Tally up how many lines in the listing below contain the string "Bedrock", and give only the total.

Data to use:

────────────────────────────────────────

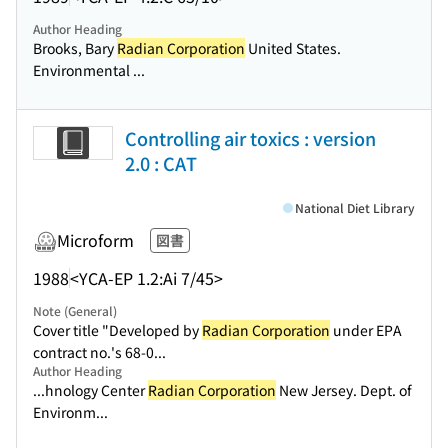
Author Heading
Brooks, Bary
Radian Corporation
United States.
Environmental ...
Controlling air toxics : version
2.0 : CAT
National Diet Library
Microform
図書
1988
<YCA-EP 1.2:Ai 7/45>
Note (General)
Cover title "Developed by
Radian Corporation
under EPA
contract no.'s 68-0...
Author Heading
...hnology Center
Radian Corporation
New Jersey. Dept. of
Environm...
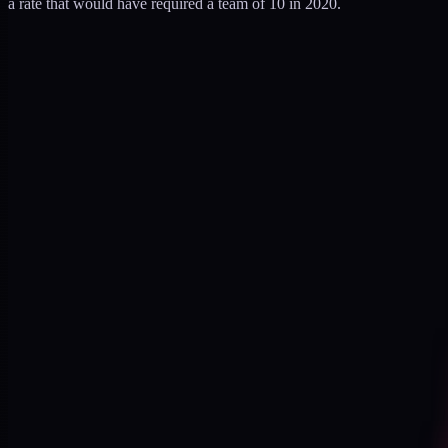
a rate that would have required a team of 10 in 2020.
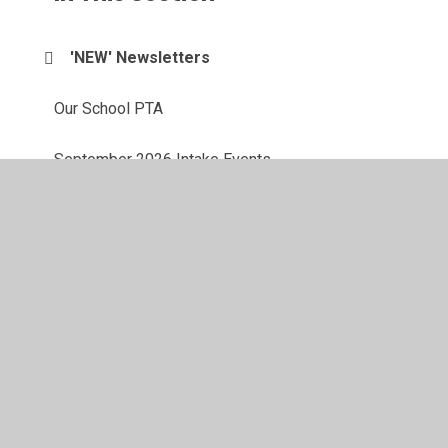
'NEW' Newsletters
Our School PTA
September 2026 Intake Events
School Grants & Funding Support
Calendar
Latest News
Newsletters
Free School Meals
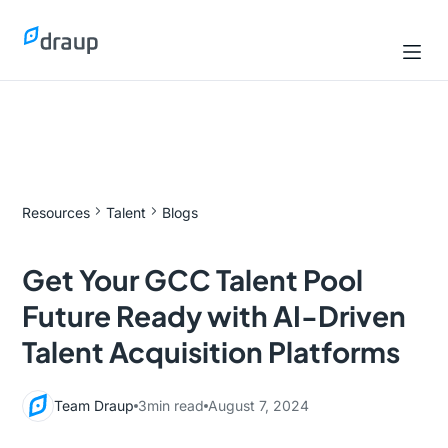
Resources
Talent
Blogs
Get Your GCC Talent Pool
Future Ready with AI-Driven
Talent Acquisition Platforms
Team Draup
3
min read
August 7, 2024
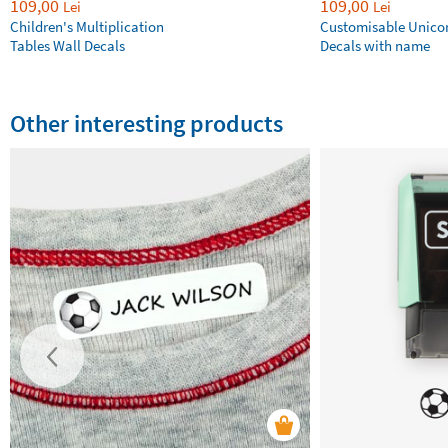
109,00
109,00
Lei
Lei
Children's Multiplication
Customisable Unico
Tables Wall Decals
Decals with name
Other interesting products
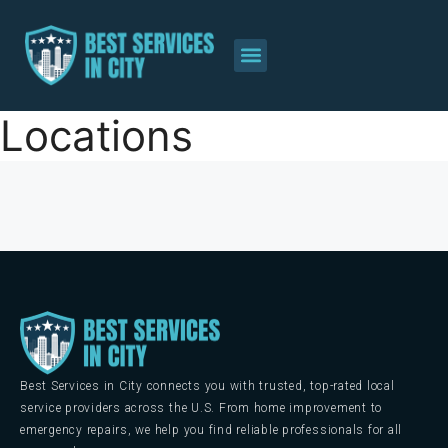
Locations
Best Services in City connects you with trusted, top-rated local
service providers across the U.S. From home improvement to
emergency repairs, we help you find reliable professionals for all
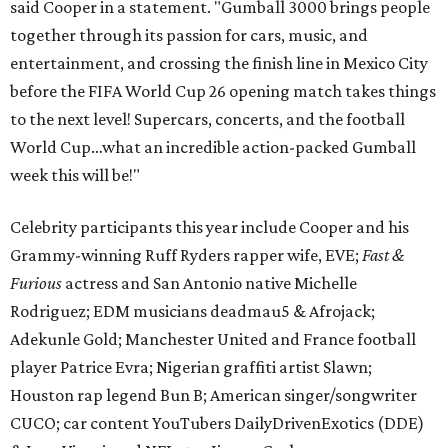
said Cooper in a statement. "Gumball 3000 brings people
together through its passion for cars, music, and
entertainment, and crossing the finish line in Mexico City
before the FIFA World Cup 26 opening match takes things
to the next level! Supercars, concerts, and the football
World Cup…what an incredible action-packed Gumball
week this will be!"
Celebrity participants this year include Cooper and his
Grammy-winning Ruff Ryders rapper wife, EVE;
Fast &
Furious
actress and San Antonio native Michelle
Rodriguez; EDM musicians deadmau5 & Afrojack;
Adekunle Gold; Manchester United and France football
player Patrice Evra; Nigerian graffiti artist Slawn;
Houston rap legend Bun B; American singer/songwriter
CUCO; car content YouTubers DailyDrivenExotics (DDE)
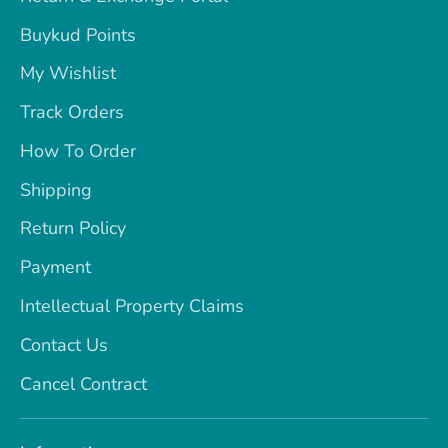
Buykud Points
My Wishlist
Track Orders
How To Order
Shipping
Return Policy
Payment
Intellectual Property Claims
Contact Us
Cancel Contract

────────────────────────────────────────

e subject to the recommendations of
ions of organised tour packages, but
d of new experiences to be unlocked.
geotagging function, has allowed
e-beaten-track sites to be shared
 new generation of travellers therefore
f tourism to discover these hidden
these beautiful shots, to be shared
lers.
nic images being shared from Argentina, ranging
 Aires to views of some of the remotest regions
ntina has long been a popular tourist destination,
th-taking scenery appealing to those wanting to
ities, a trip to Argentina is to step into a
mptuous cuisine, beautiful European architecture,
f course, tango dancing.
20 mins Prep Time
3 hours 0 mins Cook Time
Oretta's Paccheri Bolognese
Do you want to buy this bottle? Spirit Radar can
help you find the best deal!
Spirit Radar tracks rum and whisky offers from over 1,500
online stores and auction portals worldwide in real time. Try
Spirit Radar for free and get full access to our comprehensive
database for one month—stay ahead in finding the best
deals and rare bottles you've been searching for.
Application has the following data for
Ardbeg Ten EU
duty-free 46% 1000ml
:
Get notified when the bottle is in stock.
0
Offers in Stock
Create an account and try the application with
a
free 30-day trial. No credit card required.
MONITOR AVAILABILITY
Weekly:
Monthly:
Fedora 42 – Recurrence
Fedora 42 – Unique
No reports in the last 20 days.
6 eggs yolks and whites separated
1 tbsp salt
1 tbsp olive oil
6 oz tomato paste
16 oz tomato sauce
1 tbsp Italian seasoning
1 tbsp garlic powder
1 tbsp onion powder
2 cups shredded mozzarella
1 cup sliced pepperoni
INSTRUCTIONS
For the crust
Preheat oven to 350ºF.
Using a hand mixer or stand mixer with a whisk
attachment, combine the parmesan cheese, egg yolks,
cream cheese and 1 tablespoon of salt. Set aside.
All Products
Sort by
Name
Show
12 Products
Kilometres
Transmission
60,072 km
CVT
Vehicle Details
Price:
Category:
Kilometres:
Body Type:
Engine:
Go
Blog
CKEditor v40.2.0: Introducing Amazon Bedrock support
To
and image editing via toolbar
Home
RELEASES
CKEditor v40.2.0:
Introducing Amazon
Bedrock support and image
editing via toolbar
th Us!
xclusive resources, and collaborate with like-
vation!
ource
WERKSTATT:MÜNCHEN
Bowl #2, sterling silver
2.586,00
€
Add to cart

────────────────────────────────────────

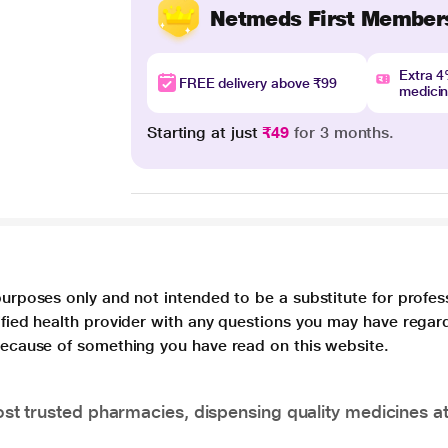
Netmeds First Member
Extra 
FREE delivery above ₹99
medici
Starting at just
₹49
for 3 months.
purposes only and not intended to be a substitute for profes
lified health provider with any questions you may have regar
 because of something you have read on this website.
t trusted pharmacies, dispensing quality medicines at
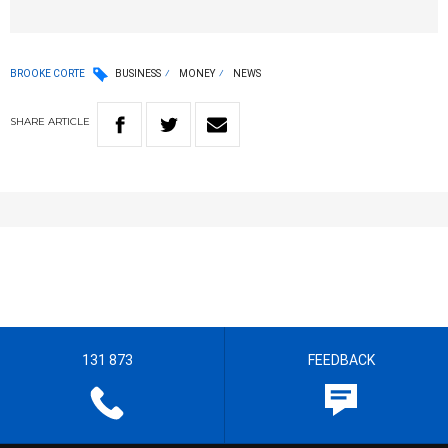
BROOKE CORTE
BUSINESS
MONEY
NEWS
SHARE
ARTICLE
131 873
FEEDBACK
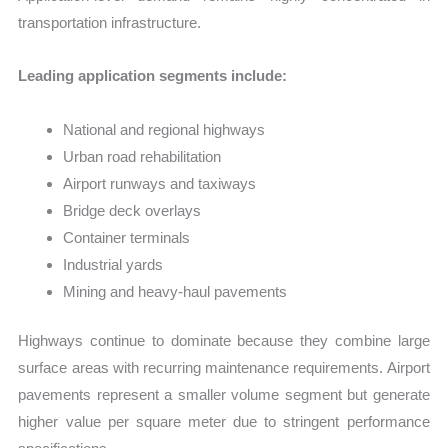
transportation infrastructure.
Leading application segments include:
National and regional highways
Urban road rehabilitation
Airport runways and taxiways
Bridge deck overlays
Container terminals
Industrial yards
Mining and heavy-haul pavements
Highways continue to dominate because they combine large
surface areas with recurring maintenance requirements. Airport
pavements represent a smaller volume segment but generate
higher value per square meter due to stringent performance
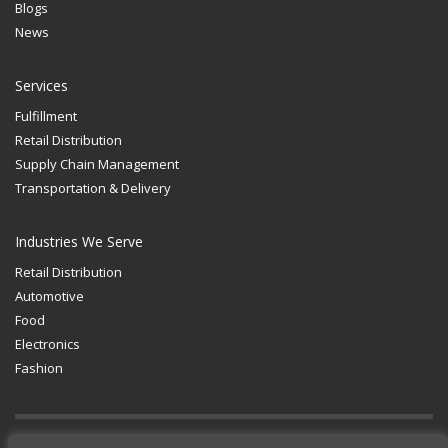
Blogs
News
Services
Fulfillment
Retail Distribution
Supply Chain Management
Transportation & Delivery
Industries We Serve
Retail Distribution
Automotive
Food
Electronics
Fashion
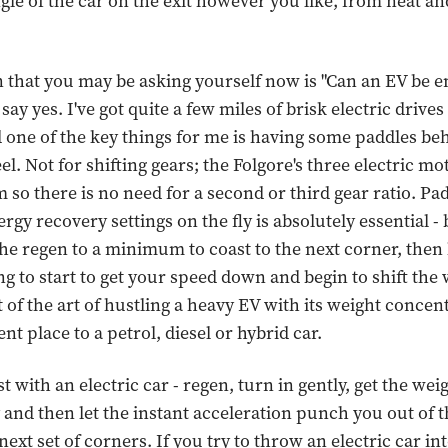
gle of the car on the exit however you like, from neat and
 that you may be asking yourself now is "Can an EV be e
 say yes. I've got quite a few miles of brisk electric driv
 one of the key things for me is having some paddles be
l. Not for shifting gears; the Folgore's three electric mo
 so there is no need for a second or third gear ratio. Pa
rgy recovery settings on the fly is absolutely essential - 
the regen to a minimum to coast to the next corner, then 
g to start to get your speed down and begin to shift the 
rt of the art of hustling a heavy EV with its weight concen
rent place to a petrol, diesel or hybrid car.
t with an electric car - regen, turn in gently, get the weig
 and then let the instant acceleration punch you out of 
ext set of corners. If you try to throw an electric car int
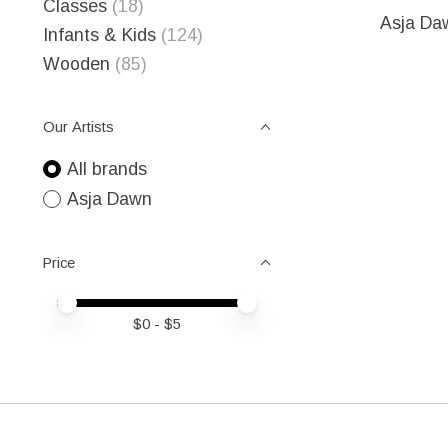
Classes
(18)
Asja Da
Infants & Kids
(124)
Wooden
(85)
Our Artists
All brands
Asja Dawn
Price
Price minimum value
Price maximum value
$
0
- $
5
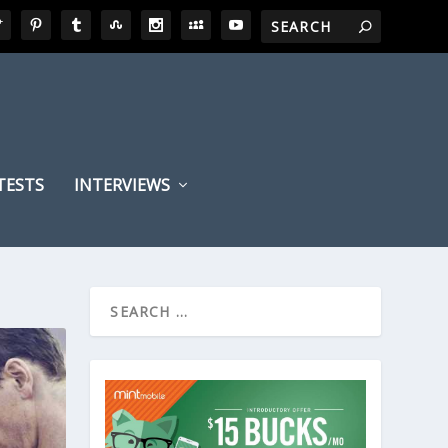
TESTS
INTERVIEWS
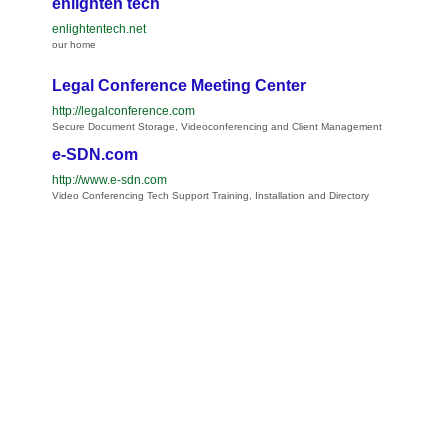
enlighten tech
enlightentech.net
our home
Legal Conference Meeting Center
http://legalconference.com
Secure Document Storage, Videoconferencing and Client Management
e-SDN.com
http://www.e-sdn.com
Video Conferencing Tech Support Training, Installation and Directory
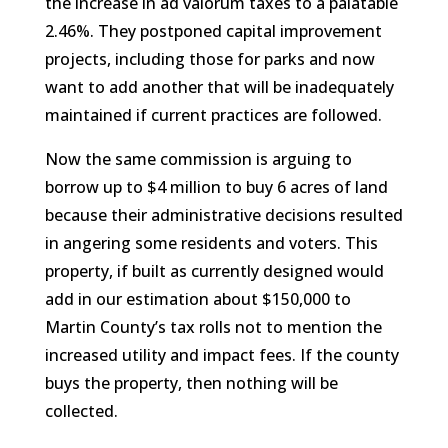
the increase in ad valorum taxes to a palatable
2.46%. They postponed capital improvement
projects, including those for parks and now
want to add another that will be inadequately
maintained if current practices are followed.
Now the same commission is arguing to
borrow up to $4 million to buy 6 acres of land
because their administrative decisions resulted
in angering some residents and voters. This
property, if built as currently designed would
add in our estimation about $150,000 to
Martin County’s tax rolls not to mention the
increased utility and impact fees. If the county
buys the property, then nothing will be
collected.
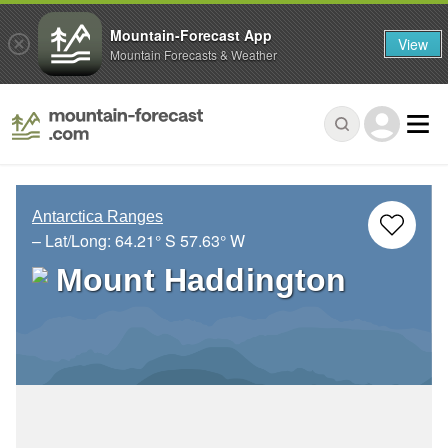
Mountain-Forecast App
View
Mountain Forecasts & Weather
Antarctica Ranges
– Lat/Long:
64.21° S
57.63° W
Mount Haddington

────────────────────────────────────────

Response area: 2